## Task item:
The expected output is exactly the lines below, starting at the line with "Shorkie, vereist regelmatig" and ending at the line with "Ook is het dagelijks", both included; no other line belongs in it.

## Supplied records:
== Segment start ==

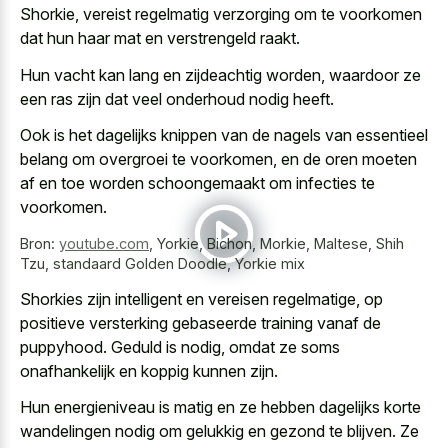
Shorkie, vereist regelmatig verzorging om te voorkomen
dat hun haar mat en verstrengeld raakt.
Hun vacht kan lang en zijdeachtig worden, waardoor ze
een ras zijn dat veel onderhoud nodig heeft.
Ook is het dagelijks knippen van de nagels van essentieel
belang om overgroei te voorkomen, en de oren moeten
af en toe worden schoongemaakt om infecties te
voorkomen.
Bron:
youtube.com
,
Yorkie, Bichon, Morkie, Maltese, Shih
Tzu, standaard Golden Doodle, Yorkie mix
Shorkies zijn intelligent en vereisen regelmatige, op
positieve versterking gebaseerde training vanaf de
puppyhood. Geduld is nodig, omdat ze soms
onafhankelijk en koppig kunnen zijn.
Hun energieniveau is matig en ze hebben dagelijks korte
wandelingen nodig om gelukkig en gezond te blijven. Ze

== Segment end ==
== Segment start ==

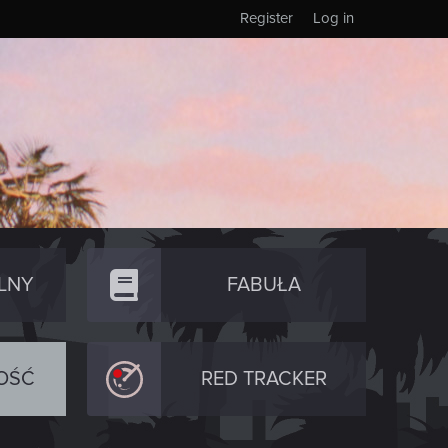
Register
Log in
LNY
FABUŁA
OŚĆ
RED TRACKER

== Segment end ==
== Segment start ==

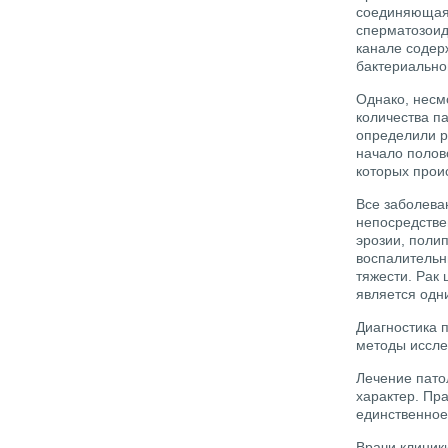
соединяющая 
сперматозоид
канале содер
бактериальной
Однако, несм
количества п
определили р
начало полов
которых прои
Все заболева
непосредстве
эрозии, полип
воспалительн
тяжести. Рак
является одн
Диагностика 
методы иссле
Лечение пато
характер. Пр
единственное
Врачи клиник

== Segment end ==

## Exercise output:
Shorkie, vereist regelmatig verzorging om te voorkomen
dat hun haar mat en verstrengeld raakt.
Hun vacht kan lang en zijdeachtig worden, waardoor ze
een ras zijn dat veel onderhoud nodig heeft.
Ook is het dagelijks knippen van de nagels van essentieel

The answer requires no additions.